14. Destaco, não obstante, que em regra, o pedido de rescisão não possui efeito suspensivo.
15. Nesse diapasão, ressalto que são dois os requisitos para a atribuição de efeito suspensivo: prova inequívoca e verossimilhança do alegado, assim como fundado receio de dano irreparável ou de difícil reparação, consoante o previsto no art. 251, § 4º do Regimento Interno.
16. No caso dos autos, verifico que o fundado receio de dano irreparável ou de difícil reparação encontra-se presente, primeiro, pelo fato de que a multa contra a qual se insurge o Recorrente está prestes a ser cobrada, e segundo, há de se levar em consideração que uma execução fiscal tende a ocasionar consequências de ordem moral, mas, principalmente, neste caso, financeira, tendo em vista o seu alto valor.
17. No que concerne à necessidade de demonstração de prova inequívoca ou verossimilhança, ensina Fredie Didier Jr¹:
Prova inequívoca não é aquela que conduza a uma verdade plena, absoluta, real – ideal inatingível tal como já visto no capítulo relativo à Teoria Geral da Prova -, tampouco a que conduz à melhor verdade possível (a mais próxima da realidade) – o que só é viável após uma cognição exauriente. Trata-se de prova robusta, consistente, que conduza o magistrado a um juízo de probabilidade, o que é perfeitamente viável no contexto da cognição sumária. (grifei)

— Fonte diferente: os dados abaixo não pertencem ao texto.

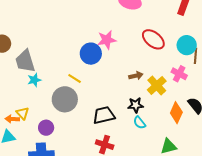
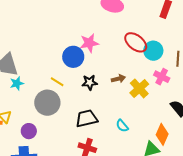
cyan circle: (187, 45) -> (153, 51), moved
black star: (136, 105) -> (90, 82), moved
orange diamond: (176, 113) -> (162, 134), moved

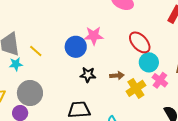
cyan circle: (153, 51) -> (149, 62), moved
yellow line: (57, 82) -> (36, 51), moved
gray circle: (47, 103) -> (30, 93), moved

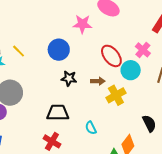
pink star: (94, 36) -> (82, 24), moved
red ellipse: (140, 42) -> (111, 56), moved
pink cross: (160, 80) -> (143, 50), moved

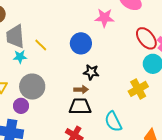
red ellipse: (111, 56) -> (146, 38), moved
brown arrow: (98, 81) -> (81, 89), moved
cyan semicircle: (91, 128) -> (113, 122), size x1.5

18. Desta feita, a prova inequívoca deve ser prova forte, contundente e que convença de que os fatos que fundam a pretensão do postulante têm elevadas chances de serem verdadeiros e virem a se confirmar, durante a instrução processual. Prova inequívoca, repita-se, é aquela que inclina o julgador ao convencimento de que os fatos narrados pelo autor ocorreram da forma por ele indicada, conduzindo, portanto, a um juízo de que sua pretensão, provavelmente, será acolhida ao final.

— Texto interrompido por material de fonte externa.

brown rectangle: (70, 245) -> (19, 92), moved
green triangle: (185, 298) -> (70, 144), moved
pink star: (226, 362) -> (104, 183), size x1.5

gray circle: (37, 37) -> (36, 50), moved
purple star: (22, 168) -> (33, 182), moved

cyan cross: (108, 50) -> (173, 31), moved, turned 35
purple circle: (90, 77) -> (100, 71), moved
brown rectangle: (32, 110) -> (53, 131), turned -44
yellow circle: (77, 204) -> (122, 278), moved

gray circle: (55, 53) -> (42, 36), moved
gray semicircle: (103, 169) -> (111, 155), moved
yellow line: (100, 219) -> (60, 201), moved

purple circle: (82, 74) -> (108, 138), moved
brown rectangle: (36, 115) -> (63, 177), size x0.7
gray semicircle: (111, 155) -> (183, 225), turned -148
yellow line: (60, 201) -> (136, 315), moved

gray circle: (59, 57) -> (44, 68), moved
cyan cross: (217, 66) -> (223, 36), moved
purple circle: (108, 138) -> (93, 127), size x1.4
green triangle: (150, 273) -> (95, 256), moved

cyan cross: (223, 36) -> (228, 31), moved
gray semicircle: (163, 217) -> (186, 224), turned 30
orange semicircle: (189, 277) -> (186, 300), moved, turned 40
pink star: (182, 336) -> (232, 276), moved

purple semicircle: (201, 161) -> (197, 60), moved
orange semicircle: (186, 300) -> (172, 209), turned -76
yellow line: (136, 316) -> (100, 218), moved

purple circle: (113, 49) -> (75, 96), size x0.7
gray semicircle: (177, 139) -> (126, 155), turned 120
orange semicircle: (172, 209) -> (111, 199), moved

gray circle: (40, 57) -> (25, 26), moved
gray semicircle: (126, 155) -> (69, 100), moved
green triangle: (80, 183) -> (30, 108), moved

19.Não se exige, assim, prova absoluta dos fatos, mas apenas evidências que apontem na direção da veracidade destes fatos. Atento a esta circunstância, Marinoni² escreve que:"... Exigir uma evidência que torne impossível a antecipação da tutela é uma opção distante da realidade da justiça civil; uma opção cômoda, mas não séria".

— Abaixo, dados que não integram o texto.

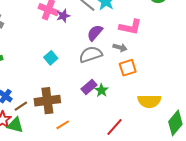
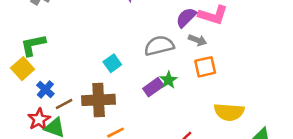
purple semicircle: (95, 33) -> (186, 17), moved
cyan square: (51, 58) -> (112, 63), moved
green star: (101, 90) -> (168, 80), moved

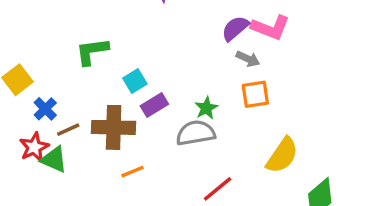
green L-shape: (33, 45) -> (92, 51), moved
gray semicircle: (159, 46) -> (196, 133), moved
purple rectangle: (153, 87) -> (154, 105), moved
yellow semicircle: (229, 112) -> (282, 155), turned -64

20. Conclui-se, assim, que prova inequívoca é aquela que conduz o julgador à impressão, impressão séria, insista-se, e não mera intuição infundada de que os fatos narrados pelo Rescindente são verdadeiros e dão fundamento sólido à sua pretensão, tornando-a verissímil, ou seja, sinalizando que o direito vigente a acolhe.
21. Por tudo o que restou narrado pelo Rescindente em sua petição rescisória, entendo que há indícios de verossimilhança concatenada entre a tese teórica e os fatos ocorridos no processo rescindendo.
III- Dispositivo
22. Diante do exposto, ADMITO o presente Pedido de Rescisão, bem como decidono sentido de deferir o pedido de efeito suspensivo à exigibilidade de pagamento da multa, no valor de 1.000 UPF`s/MT, imposta ao Sr. José Carlos Rizoli, com fulcro no artigo 251, § 4º, do Regimento Interno do Tribunal de Contas de Mato Grosso.